Page layout parsing data:
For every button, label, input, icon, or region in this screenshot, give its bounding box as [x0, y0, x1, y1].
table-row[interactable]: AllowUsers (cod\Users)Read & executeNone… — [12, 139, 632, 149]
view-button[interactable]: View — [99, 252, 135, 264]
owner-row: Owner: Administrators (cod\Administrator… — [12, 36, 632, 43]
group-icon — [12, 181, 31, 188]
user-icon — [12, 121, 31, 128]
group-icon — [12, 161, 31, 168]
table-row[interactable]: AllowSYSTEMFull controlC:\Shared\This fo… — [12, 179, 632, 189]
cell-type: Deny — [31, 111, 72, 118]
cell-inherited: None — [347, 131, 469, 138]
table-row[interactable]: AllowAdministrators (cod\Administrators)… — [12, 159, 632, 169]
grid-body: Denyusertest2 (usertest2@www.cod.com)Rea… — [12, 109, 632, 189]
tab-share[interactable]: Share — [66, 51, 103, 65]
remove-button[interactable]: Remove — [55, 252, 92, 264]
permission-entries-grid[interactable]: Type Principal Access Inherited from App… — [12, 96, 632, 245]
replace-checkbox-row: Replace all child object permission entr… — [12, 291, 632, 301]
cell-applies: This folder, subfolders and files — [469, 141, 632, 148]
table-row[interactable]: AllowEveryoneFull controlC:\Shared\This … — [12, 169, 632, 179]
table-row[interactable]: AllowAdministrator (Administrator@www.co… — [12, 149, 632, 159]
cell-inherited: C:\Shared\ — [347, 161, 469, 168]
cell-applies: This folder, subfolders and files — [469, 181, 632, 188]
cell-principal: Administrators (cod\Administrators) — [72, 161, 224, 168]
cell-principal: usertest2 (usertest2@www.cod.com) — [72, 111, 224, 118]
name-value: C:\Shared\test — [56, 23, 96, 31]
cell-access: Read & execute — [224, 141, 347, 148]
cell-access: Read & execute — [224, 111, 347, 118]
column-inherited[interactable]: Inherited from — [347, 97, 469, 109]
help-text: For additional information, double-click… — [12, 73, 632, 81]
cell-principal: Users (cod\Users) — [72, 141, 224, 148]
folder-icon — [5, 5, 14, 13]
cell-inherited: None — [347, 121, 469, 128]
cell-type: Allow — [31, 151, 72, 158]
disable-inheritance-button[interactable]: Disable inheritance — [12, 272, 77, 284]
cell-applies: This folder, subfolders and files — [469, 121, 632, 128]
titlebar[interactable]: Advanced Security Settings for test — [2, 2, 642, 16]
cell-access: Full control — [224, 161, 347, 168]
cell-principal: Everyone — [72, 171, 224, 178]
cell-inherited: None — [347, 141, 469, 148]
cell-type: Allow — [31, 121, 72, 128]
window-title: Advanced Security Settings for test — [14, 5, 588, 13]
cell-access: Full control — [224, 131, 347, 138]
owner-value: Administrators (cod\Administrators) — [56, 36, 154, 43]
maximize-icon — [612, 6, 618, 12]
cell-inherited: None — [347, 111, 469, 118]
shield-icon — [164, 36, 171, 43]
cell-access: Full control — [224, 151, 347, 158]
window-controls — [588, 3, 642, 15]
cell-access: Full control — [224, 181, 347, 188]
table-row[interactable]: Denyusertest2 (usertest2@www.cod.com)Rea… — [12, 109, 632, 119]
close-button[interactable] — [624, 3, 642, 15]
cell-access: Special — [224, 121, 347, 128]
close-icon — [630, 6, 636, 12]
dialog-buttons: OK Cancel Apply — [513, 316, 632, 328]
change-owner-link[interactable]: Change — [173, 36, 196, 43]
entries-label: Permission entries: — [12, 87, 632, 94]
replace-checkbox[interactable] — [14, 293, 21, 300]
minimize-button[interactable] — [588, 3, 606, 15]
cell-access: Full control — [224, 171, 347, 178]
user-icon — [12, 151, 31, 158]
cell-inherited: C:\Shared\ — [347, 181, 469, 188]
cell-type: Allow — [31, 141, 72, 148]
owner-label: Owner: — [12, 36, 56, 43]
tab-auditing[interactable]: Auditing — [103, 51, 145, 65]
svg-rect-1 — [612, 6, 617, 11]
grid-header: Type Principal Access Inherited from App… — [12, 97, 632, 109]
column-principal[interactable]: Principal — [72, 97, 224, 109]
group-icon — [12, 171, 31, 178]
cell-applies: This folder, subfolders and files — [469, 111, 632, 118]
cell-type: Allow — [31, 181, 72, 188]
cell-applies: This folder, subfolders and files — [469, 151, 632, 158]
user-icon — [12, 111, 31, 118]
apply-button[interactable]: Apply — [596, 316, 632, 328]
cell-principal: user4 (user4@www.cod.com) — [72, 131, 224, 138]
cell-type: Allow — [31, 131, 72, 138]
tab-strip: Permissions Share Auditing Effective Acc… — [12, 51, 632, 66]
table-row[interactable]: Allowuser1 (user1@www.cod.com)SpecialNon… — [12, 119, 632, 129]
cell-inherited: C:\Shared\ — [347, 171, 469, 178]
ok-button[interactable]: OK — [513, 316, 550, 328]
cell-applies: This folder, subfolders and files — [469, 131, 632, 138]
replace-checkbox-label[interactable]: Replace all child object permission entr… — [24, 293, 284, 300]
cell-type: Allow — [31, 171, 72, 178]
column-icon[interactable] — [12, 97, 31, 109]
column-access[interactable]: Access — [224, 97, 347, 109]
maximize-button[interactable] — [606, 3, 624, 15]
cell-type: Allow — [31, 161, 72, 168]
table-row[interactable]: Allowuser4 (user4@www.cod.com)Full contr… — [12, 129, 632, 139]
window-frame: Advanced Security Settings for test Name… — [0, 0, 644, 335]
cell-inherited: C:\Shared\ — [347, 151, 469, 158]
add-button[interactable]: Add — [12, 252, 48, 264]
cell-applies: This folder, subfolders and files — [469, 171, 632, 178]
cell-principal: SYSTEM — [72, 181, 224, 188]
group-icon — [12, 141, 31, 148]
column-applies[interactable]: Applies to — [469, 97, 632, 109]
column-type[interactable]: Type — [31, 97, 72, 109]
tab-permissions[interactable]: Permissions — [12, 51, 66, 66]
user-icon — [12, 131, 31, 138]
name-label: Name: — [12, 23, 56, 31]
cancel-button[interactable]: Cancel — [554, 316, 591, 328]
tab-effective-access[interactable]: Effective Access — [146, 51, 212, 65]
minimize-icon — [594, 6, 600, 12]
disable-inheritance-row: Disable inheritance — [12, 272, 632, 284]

» **TASK DIRECTIONS**: Exact retyping of all the entries is required.

» **ANSWER SPACE**:
For every button, label, input, icon, or region in this screenshot, give its bounding box as [x0, y0, x1, y1].
table-row[interactable]: AllowUsers (cod\Users)Read & executeNone… — [12, 139, 632, 149]
view-button[interactable]: View — [99, 252, 135, 264]
owner-row: Owner: Administrators (cod\Administrator… — [12, 36, 632, 43]
group-icon — [12, 181, 31, 188]
user-icon — [12, 121, 31, 128]
group-icon — [12, 161, 31, 168]
table-row[interactable]: AllowSYSTEMFull controlC:\Shared\This fo… — [12, 179, 632, 189]
cell-type: Deny — [31, 111, 72, 118]
cell-inherited: None — [347, 131, 469, 138]
table-row[interactable]: AllowAdministrators (cod\Administrators)… — [12, 159, 632, 169]
grid-body: Denyusertest2 (usertest2@www.cod.com)Rea… — [12, 109, 632, 189]
tab-share[interactable]: Share — [66, 51, 103, 65]
remove-button[interactable]: Remove — [55, 252, 92, 264]
permission-entries-grid[interactable]: Type Principal Access Inherited from App… — [12, 96, 632, 245]
replace-checkbox-row: Replace all child object permission entr… — [12, 291, 632, 301]
cell-applies: This folder, subfolders and files — [469, 141, 632, 148]
table-row[interactable]: AllowEveryoneFull controlC:\Shared\This … — [12, 169, 632, 179]
table-row[interactable]: AllowAdministrator (Administrator@www.co… — [12, 149, 632, 159]
cell-inherited: C:\Shared\ — [347, 161, 469, 168]
cell-applies: This folder, subfolders and files — [469, 181, 632, 188]
cell-principal: Administrators (cod\Administrators) — [72, 161, 224, 168]
cell-principal: usertest2 (usertest2@www.cod.com) — [72, 111, 224, 118]
name-value: C:\Shared\test — [56, 23, 96, 31]
cell-access: Read & execute — [224, 141, 347, 148]
cell-access: Read & execute — [224, 111, 347, 118]
column-inherited[interactable]: Inherited from — [347, 97, 469, 109]
help-text: For additional information, double-click… — [12, 73, 632, 81]
cell-principal: Users (cod\Users) — [72, 141, 224, 148]
folder-icon — [5, 5, 14, 13]
cell-inherited: None — [347, 121, 469, 128]
cell-type: Allow — [31, 151, 72, 158]
disable-inheritance-button[interactable]: Disable inheritance — [12, 272, 77, 284]
cell-applies: This folder, subfolders and files — [469, 121, 632, 128]
titlebar[interactable]: Advanced Security Settings for test — [2, 2, 642, 16]
cell-access: Full control — [224, 161, 347, 168]
cell-principal: Everyone — [72, 171, 224, 178]
cell-inherited: None — [347, 141, 469, 148]
cell-type: Allow — [31, 121, 72, 128]
window-title: Advanced Security Settings for test — [14, 5, 588, 13]
cell-access: Full control — [224, 131, 347, 138]
owner-value: Administrators (cod\Administrators) — [56, 36, 154, 43]
maximize-icon — [612, 6, 618, 12]
cell-inherited: None — [347, 111, 469, 118]
shield-icon — [164, 36, 171, 43]
cell-access: Full control — [224, 151, 347, 158]
window-controls — [588, 3, 642, 15]
cell-access: Full control — [224, 181, 347, 188]
table-row[interactable]: Denyusertest2 (usertest2@www.cod.com)Rea… — [12, 109, 632, 119]
close-button[interactable] — [624, 3, 642, 15]
cell-access: Special — [224, 121, 347, 128]
close-icon — [630, 6, 636, 12]
dialog-buttons: OK Cancel Apply — [513, 316, 632, 328]
change-owner-link[interactable]: Change — [173, 36, 196, 43]
entries-label: Permission entries: — [12, 87, 632, 94]
replace-checkbox[interactable] — [14, 293, 21, 300]
minimize-button[interactable] — [588, 3, 606, 15]
cell-access: Full control — [224, 171, 347, 178]
user-icon — [12, 151, 31, 158]
cell-inherited: C:\Shared\ — [347, 181, 469, 188]
cell-type: Allow — [31, 141, 72, 148]
owner-label: Owner: — [12, 36, 56, 43]
tab-auditing[interactable]: Auditing — [103, 51, 145, 65]
svg-rect-1 — [612, 6, 617, 11]
grid-header: Type Principal Access Inherited from App… — [12, 97, 632, 109]
column-principal[interactable]: Principal — [72, 97, 224, 109]
group-icon — [12, 171, 31, 178]
cell-applies: This folder, subfolders and files — [469, 111, 632, 118]
cell-type: Allow — [31, 181, 72, 188]
cell-applies: This folder, subfolders and files — [469, 151, 632, 158]
user-icon — [12, 111, 31, 118]
apply-button[interactable]: Apply — [596, 316, 632, 328]
cell-principal: user4 (user4@www.cod.com) — [72, 131, 224, 138]
cell-type: Allow — [31, 131, 72, 138]
tab-strip: Permissions Share Auditing Effective Acc… — [12, 51, 632, 66]
table-row[interactable]: Allowuser1 (user1@www.cod.com)SpecialNon… — [12, 119, 632, 129]
cell-inherited: C:\Shared\ — [347, 171, 469, 178]
ok-button[interactable]: OK — [513, 316, 550, 328]
cell-applies: This folder, subfolders and files — [469, 131, 632, 138]
replace-checkbox-label[interactable]: Replace all child object permission entr… — [24, 293, 284, 300]
cell-type: Allow — [31, 171, 72, 178]
column-icon[interactable] — [12, 97, 31, 109]
column-access[interactable]: Access — [224, 97, 347, 109]
maximize-button[interactable] — [606, 3, 624, 15]
cell-type: Allow — [31, 161, 72, 168]
table-row[interactable]: Allowuser4 (user4@www.cod.com)Full contr… — [12, 129, 632, 139]
window-frame: Advanced Security Settings for test Name… — [0, 0, 644, 335]
cell-inherited: C:\Shared\ — [347, 151, 469, 158]
add-button[interactable]: Add — [12, 252, 48, 264]
cell-applies: This folder, subfolders and files — [469, 171, 632, 178]
cell-principal: SYSTEM — [72, 181, 224, 188]
group-icon — [12, 141, 31, 148]
column-applies[interactable]: Applies to — [469, 97, 632, 109]
column-type[interactable]: Type — [31, 97, 72, 109]
tab-permissions[interactable]: Permissions — [12, 51, 66, 66]
user-icon — [12, 131, 31, 138]
name-label: Name: — [12, 23, 56, 31]
cancel-button[interactable]: Cancel — [554, 316, 591, 328]
tab-effective-access[interactable]: Effective Access — [146, 51, 212, 65]
minimize-icon — [594, 6, 600, 12]
disable-inheritance-row: Disable inheritance — [12, 272, 632, 284]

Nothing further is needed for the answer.